有給をつかおうとするにも、某先輩からいちいちどこで何をするか聞かれるが本当に息苦しい。
テキトーに答えたり、回答をぼかしておいたらいいのだが、毎回となると面倒くさく思う。
ほっといてほしい。
何度こう思っただろうか。
有給を使って休もうと思っても、別の社員から取得理由をあれこれ聞かれるとなると本当に使いにくい。
ある先輩社員は「子供の参観日があるから」だとか有給をとる理由を話してから有給申請しているが、そもそも理由を話してから有給を取らないといけないものなのか。
やっぱり社員数が少ない小さな会社はアットホームにありがちなんだろうか。
社員の家族構成や趣味まで全て把握されていないといけないのか。
家族のことは話したい人もいれば話したくない人だっている。
職場の人の子供や家族の話が勝手に聞こえてきたり聞かされることがあるけれど、
正直なところ、知らない子供や家族の話を聞かされても話に興味が持てなかった。
面白い体験談とか話の内容によっては興味深く聞けるものもあったが、それ以外の日常の話はいまいちピンとこない。

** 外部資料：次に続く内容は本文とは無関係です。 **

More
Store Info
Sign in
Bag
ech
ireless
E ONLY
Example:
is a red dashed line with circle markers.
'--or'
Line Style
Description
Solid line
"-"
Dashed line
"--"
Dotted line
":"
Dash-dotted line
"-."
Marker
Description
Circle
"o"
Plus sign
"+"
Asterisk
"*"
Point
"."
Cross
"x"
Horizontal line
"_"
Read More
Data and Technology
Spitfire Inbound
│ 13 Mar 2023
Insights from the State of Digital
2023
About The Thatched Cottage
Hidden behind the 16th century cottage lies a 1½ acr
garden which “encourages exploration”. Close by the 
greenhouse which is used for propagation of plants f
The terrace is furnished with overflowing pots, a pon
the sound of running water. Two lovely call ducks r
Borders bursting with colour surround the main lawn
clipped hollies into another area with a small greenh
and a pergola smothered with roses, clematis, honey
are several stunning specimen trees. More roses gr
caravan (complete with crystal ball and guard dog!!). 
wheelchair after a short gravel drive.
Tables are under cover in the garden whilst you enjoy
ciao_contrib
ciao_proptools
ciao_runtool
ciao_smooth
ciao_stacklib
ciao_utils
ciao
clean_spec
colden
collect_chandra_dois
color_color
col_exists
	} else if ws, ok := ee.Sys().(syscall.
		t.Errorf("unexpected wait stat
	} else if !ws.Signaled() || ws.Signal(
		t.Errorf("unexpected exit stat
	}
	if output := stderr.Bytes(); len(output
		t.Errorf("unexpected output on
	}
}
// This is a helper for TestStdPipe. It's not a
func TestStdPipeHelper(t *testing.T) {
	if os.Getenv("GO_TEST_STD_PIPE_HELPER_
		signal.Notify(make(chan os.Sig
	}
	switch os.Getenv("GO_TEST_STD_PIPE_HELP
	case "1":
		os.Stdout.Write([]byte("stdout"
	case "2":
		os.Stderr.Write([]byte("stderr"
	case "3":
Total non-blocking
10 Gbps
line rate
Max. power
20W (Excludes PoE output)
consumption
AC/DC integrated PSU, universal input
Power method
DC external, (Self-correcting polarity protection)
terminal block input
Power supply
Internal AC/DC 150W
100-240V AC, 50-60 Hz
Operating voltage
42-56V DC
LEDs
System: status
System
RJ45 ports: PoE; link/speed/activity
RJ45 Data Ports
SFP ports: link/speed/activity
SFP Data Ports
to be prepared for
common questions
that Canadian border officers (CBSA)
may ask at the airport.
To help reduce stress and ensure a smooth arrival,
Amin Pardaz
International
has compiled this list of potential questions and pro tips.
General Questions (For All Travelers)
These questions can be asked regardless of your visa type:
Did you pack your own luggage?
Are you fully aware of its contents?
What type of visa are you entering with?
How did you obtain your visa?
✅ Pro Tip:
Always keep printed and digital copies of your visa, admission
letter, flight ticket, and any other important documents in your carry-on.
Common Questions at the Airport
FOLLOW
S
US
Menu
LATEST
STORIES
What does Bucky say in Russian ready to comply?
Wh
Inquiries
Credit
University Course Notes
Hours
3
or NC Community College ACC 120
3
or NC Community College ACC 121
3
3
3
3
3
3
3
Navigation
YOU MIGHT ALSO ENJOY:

どうでもいいというのは語弊があるが、職場の人も昔からの友人や知人でもないし、その知らない子供の話ならなおさら誰かイメージができないし、その子の性格や見た目とかもよくわからないから何とも反応し難い。
身内の子供だとか友人の子供だとか知っている子供の話があれば興味を持って楽しく聞けるだろうが、
他人の子供の話はやはりどういうリアクションを取るのが正解かわからないし苦手である…。
まあ今思えば、こういう時は真剣にこたえる必要もなく、適当に相槌うったり会話していればよかったのだろう。
あまり考えすぎなくてもよかったと思う。
自分が園児や小学生だった頃を思い出しながら、想像力を膨らませて話を聞いていた時もあるが、子どもや旦那の話をされている時の同僚たちは一見すると愚痴を言っているようだけど、話している時はいきいきしているように見えた。
自分の身の上話をする番ではないと察して、とにかく聞くことに徹した気がする。
私だって価値観や共通の趣味を持つ仕事仲間と仲良くなれば、楽しく働けて充実した日々を過ごせるんだろうなあと思って、
同僚の皆さんを少しうらやましく見ていた。
だが、私にはこの場が少し合わなかっただけ。
全体的にアットホームなゆるい雰囲気が流れる職場だったように思う。
お客様宛てに送るメールに全然違う案件のファイルが添付されていたり、
内部でのメールのやり取りが外部に漏れていたり、個人情報やコンプライアンスの観点からも問題になることもあった。
無意識に失言を放つ上司は、お客様に対しても失礼な言動をしてしまったかもしれない。
職場に流れる空気には多少の緊張感が必要な気がした。
ゆるい空気が流れているとミスが増える。
自分が心を許した相手以外には、あまりプライベートなことを話さないようにしている。
プライベートの話をしたら、明日には全員に知られていることもある。
アットホームな雰囲気が流れている時は、
お手洗いなどでそっとその場を離れて逃げるか、
仕事に逃げるかして、いつもなるべく失礼ないように交わしていた覚えがある。